Newsroom (21/05/2026 Gaudium Press ) An ongoing Ebola outbreak in the Democratic Republic of Congo (DRC), with confirmed spillover into Uganda, could take more than a year to contain, humanitarian officials warn. The combination of scarce medical resources, persistent conflict, and widespread misinformation is creating a formidable barrier to controlling the deadly virus.
Rafaramalala Volanarisoa, head of office for Catholic Relief Services (CRS) in the DRC, described the situation as a major emergency. “It is a very big crisis,” she said, emphasizing the inherent difficulty of managing a disease for which, in this context, effective treatment and vaccination coverage remain limited. “Ebola… there’s no treatment, there’s no vaccines, so it’s very difficult to contain.”
Operating from the capital, Kinshasa, CRS is coordinating with Caritas medical centers across seven Catholic dioceses, as well as national health authorities and the World Health Organization (WHO), in an effort to slow the spread.
Strained Health Systems and Urgent Needs
Healthcare infrastructure in affected regions is under severe pressure. CRS has been channeling funding directly to frontline health centers to procure essential medical and hygiene supplies. These resources are critical not only for patient care but also for protecting healthcare workers and community educators who face daily exposure risks.

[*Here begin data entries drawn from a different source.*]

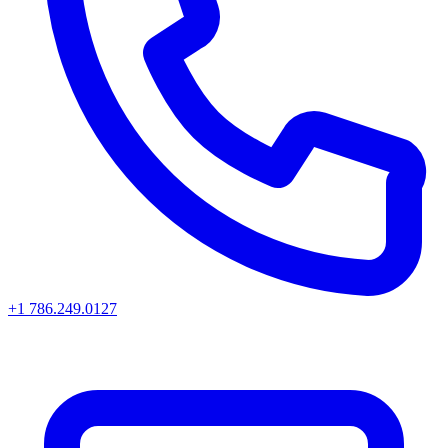
+1 786.249.0127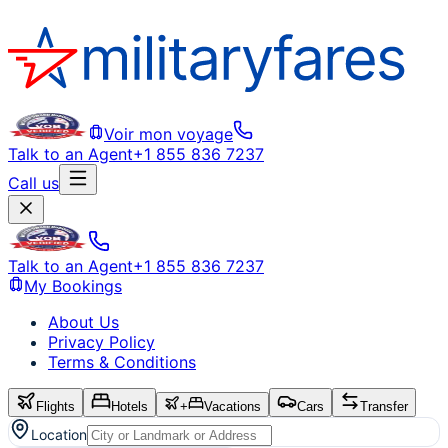
Voir mon voyage
Talk to an Agent
+1 855 836 7237
Call us
Talk to an Agent
+1 855 836 7237
My Bookings
About Us
Privacy Policy
Terms & Conditions
Flights
Hotels
+
Vacations
Cars
Transfer
Location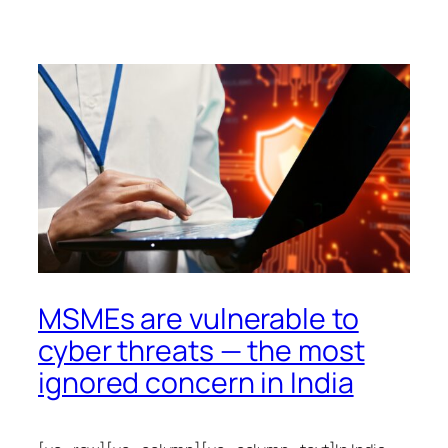
MSMEs are vulnerable to
cyber threats — the most
ignored concern in India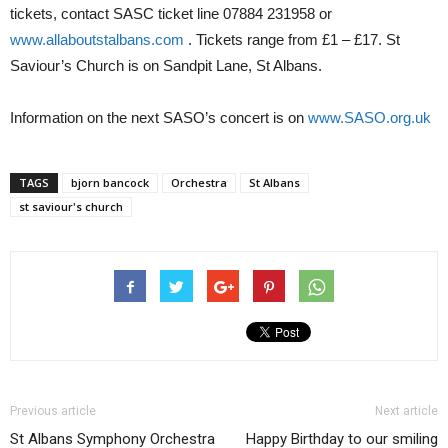
tickets, contact SASC ticket line 07884 231958 or
www.allaboutstalbans.com
. Tickets range from £1 – £17. St
Saviour’s Church is on Sandpit Lane, St Albans.
Information on the next SASO’s concert is on
www.SASO.org.uk
TAGS
bjorn bancock
Orchestra
St Albans
st saviour's church
Previous article
Next article
St Albans Symphony Orchestra
Happy Birthday to our smiling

“We have sent money to them to purchase those different supplies to protect the health center staff but also to protect those who are doing education in the community,” Volanarisoa said.
The response strategy also includes community outreach through educational materials aimed at preventing transmission. However, the scale of need far exceeds available resources. Volanarisoa estimates that roughly $3 million will be required to halt the outbreak—funding that remains difficult to secure in a complex emergency setting.

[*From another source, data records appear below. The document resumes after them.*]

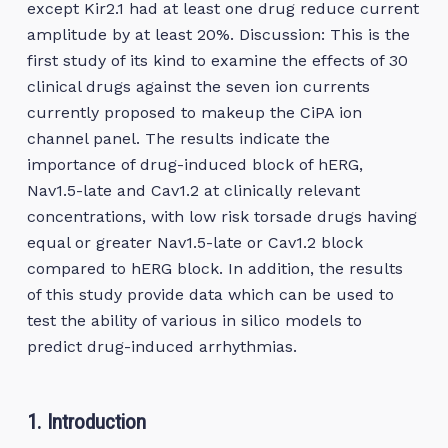
except Kir2.1 had at least one drug reduce current
amplitude by at least 20%. Discussion: This is the
first study of its kind to examine the effects of 30
clinical drugs against the seven ion currents
currently proposed to makeup the CiPA ion
channel panel. The results indicate the
importance of drug-induced block of hERG,
Nav1.5-late and Cav1.2 at clinically relevant
concentrations, with low risk torsade drugs having
equal or greater Nav1.5-late or Cav1.2 block
compared to hERG block. In addition, the results
of this study provide data which can be used to
test the ability of various in silico models to
predict drug-induced arrhythmias.
1. Introduction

Conflict and Mobility Fuel Transmission Risks
Compounding the health crisis is the volatile security environment in eastern DRC and surrounding areas. Armed groups and ongoing conflicts have forced large-scale population movements, making it harder for health officials to trace contacts and contain infections.

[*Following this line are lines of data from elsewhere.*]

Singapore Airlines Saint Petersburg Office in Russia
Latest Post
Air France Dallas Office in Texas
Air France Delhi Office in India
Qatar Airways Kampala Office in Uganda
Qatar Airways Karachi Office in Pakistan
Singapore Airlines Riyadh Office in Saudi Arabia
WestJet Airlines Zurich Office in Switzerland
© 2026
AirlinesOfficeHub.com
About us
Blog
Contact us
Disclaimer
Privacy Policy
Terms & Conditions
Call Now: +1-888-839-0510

Displacement disrupts not only medical interventions but also surveillance efforts. People fleeing violence often cross regional and international borders, raising the risk of further spread—as evidenced by confirmed cases in Uganda.
According to the WHO, two laboratory-confirmed Ebola cases were detected in Kampala, including one fatality. Both individuals had traveled from the DRC, highlighting the regional dimension of the outbreak and the urgent need for coordinated cross-border response.
Misinformation and Cultural Resistance
Beyond logistical and security challenges, misinformation is emerging as a critical obstacle. In some communities, Ebola is dismissed as a fabrication or perceived as an attempt to undermine traditional ways of life.
Volanarisoa noted that stigma and disbelief have fueled resistance to public health measures, particularly regarding burial practices. Traditional rites often involve close contact with the deceased, a known high-risk factor for Ebola transmission.
“There is misinformation that this is something brought to change the way we live here,” she explained. Efforts to introduce safer burial procedures have met resistance, complicating attempts to reduce infection rates.
CRS’s approach relies heavily on its partnerships with local Church networks, which often hold long-standing trust within communities. However, even these relationships face limitations due to cultural norms, language barriers, and the sensitivity of the interventions required.
Assessing the Scope of the Outbreak
The full extent of the outbreak remains uncertain. Current figures indicate 33 confirmed Ebola cases in the DRC, alongside 516 suspected cases. Among those suspected cases, 131 deaths have been reported. Additionally, 541 individuals have been identified as contacts of confirmed or symptomatic cases, underscoring the potential for further spread.
Health experts caution that if confirmed cases surpass 500, containment efforts could stretch beyond a year. Such a timeline would place significant strain on already vulnerable health systems and humanitarian resources.
A Race Against Time
The unfolding crisis in the DRC and Uganda illustrates the complex interplay between disease, conflict, and societal dynamics. While medical interventions are essential, success will depend equally on building trust, combating misinformation, and stabilizing affected regions.
For organizations like CRS and their partners, the challenge is not only to provide immediate aid but also to sustain long-term engagement in communities where fear and uncertainty continue to shape responses to the outbreak.
As Volanarisoa’s warning makes clear, without coordinated action and sufficient resources, the path to containment could be long and uncertain.